After this last observation, I could not help but cast my gaze towards the wooded area of the Botanical Garden, with the large redwood towering over the institute, a short distance away as the crow flies. “OK,” I said to myself, “Climax reached, time to end the conversation.”
“Alright, Madam, I will make sure to pass your concerns to the estate.”
Some people, it seems, would be happiest living in a boundless expanse of asphalt. Like those who complain that plants “litter”.
That’s all. Continuing to write on Substack, however, feels completely meaningless. I’ll keep doing it, but sporadically and at random, I think.
You have to put in the effort to be noticed, and frankly, I don’t have the slightest “social attitude” for promoting myself. Who cares.
Ah, since one of the main targets of this publication is to give gardening tips, here’s one:
if hydrangeas do not flower, it is often because they do not receive enough direct sunlight.
At least now I don’t feel guilty for just telling my business. Goodbye.

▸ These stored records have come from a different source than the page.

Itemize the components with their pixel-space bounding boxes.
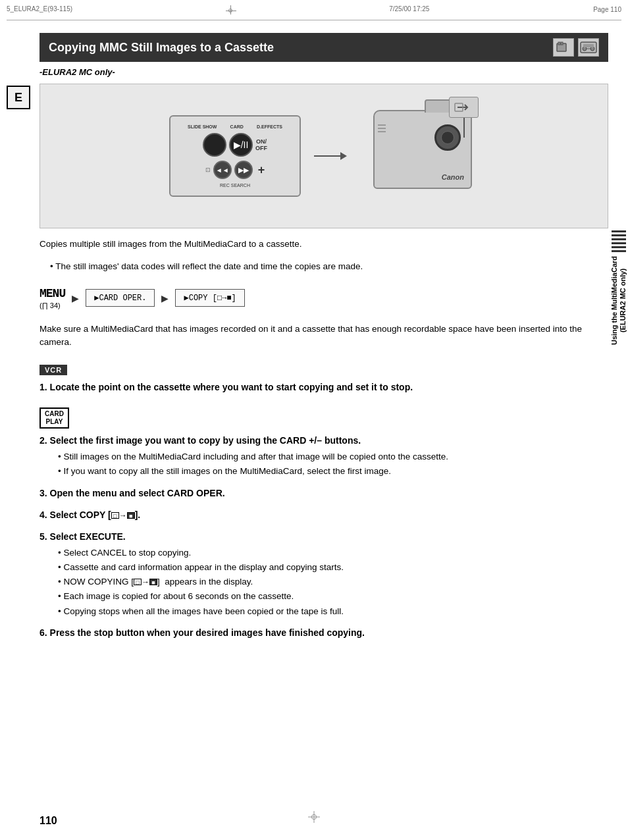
title-text: Copying MMC Still Images to a Cassette [49, 41, 274, 55]
subtitle: -ELURA2 MC only- [39, 67, 608, 77]
step-4-num: 4. [39, 510, 47, 520]
step-6-heading: 6. Press the stop button when your desir… [39, 626, 608, 640]
svg-rect-1 [558, 42, 560, 45]
step-6-text: Press the stop button when your desired … [50, 627, 365, 638]
step-5-num: 5. [39, 531, 47, 542]
header-right: Page 110 [593, 6, 621, 13]
svg-rect-6 [583, 44, 594, 47]
plus-symbol: + [258, 163, 265, 177]
make-sure-text: Make sure a MultiMediaCard that has imag… [39, 323, 608, 350]
btn-large-play: ▶/II [229, 133, 253, 157]
step-1: 1. Locate the point on the cassette wher… [39, 381, 608, 394]
header-center: 7/25/00 17:25 [389, 5, 429, 17]
page-number: 110 [39, 815, 57, 827]
step-5: 5. Select EXECUTE. Select CANCEL to stop… [39, 530, 608, 618]
card-icon [553, 38, 574, 57]
menu-bold-label: MENU [39, 287, 65, 300]
panel-bottom-label: REC SEARCH [181, 183, 289, 188]
description2: The still images' data codes will reflec… [39, 260, 608, 273]
device-panel: SLIDE SHOW CARD D.EFFECTS ▶/II ON/OFF [169, 97, 479, 215]
flow-arrow1: ▶ [72, 293, 79, 303]
device-image: SLIDE SHOW CARD D.EFFECTS ▶/II ON/OFF [39, 84, 608, 228]
page-header: 5_ELURA2_E(93-115) 7/25/00 17:25 Page 11… [7, 5, 621, 20]
sidebar-lines-decoration [612, 230, 626, 252]
card-play-line1: CARD [45, 410, 64, 418]
step-5-bullet-3: NOW COPYING [□→■] appears in the display… [58, 575, 608, 589]
step-1-num: 1. [39, 382, 47, 392]
sidebar-text: Using the MultiMediaCard (ELURA2 MC only… [610, 230, 628, 345]
step-2: 2. Select the first image you want to co… [39, 434, 608, 479]
step-2-heading: 2. Select the first image you want to co… [39, 434, 608, 448]
flow-arrow2: ▶ [161, 293, 169, 303]
btn-large-left [203, 133, 226, 157]
side-tab-e: E [7, 86, 30, 109]
control-panel: SLIDE SHOW CARD D.EFFECTS ▶/II ON/OFF [169, 115, 301, 197]
step-3-text: Open the menu and select CARD OPER. [50, 488, 225, 498]
flow-box1: ▶CARD OPER. [86, 289, 155, 307]
step-5-bullet-4: Each image is copied for about 6 seconds… [58, 590, 608, 603]
svg-rect-2 [561, 42, 563, 45]
step-2-num: 2. [39, 435, 47, 446]
title-bar: Copying MMC Still Images to a Cassette [39, 33, 608, 62]
step-5-bullet-5: Copying stops when all the images have b… [58, 605, 608, 618]
step-3: 3. Open the menu and select CARD OPER. [39, 486, 608, 500]
panel-labels: SLIDE SHOW CARD D.EFFECTS [181, 124, 289, 129]
step-4-text: Select COPY [□→■]. [50, 510, 141, 520]
step-5-bullet-2: Cassette and card information appear in … [58, 561, 608, 574]
step-2-bullet-2: If you want to copy all the still images… [58, 465, 608, 478]
main-content: Copying MMC Still Images to a Cassette [39, 33, 608, 648]
step-4-heading: 4. Select COPY [□→■]. [39, 508, 608, 522]
bottom-crosshair [308, 811, 320, 823]
step-2-bullet-1: Still images on the MultiMediaCard inclu… [58, 450, 608, 463]
step-5-heading: 5. Select EXECUTE. [39, 530, 608, 544]
step-5-text: Select EXECUTE. [50, 531, 126, 542]
step-6-num: 6. [39, 627, 47, 638]
btn-forward: ▶▶ [234, 161, 253, 179]
step-3-heading: 3. Open the menu and select CARD OPER. [39, 486, 608, 500]
menu-flow-row: MENU (∏ 34) ▶ ▶CARD OPER. ▶ ▶COPY [□→■] [39, 283, 608, 313]
cassette-icon [578, 38, 599, 57]
card-play-line2: PLAY [45, 418, 64, 426]
sidebar-rotated-label: Using the MultiMediaCard (ELURA2 MC only… [610, 256, 627, 345]
step-5-bullet-1: Select CANCEL to stop copying. [58, 546, 608, 560]
card-play-badge: CARD PLAY [39, 407, 69, 429]
step-6: 6. Press the stop button when your desir… [39, 626, 608, 640]
arrow-to-camera [314, 152, 347, 160]
header-left: 5_ELURA2_E(93-115) [7, 5, 72, 17]
panel-buttons: ▶/II ON/OFF [181, 133, 289, 157]
menu-label-block: MENU (∏ 34) [39, 287, 65, 309]
vcr-badge: VCR [39, 365, 67, 375]
step-1-text: Locate the point on the cassette where y… [50, 382, 413, 392]
menu-sub-label: (∏ 34) [39, 302, 61, 309]
camera-illustration: Canon [360, 97, 479, 215]
flow-box2: ▶COPY [□→■] [175, 289, 244, 307]
btn-rewind: ◄◄ [213, 161, 232, 179]
step-2-text: Select the first image you want to copy … [50, 435, 361, 446]
step-2-bullets: Still images on the MultiMediaCard inclu… [39, 450, 608, 479]
description1: Copies multiple still images from the Mu… [39, 238, 608, 251]
step-4: 4. Select COPY [□→■]. [39, 508, 608, 522]
step-1-heading: 1. Locate the point on the cassette wher… [39, 381, 608, 394]
step-5-bullets: Select CANCEL to stop copying. Cassette … [39, 546, 608, 618]
step-3-num: 3. [39, 488, 47, 498]
title-icons [553, 38, 599, 57]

Now i will start going back and reading your gardening columns. My mind is turning to porridge with too much politics/covid.
Well, i for one, found that article very interesting and informative. Like you, i tend to slide around like water, unlike my now-deceased partner of many years who liked nothing better than a multi-generational feud over not much. It should come as no surprise to learn that i was born and raised in Canada. He on the other hand, was a Belfast man. An asphalt fan.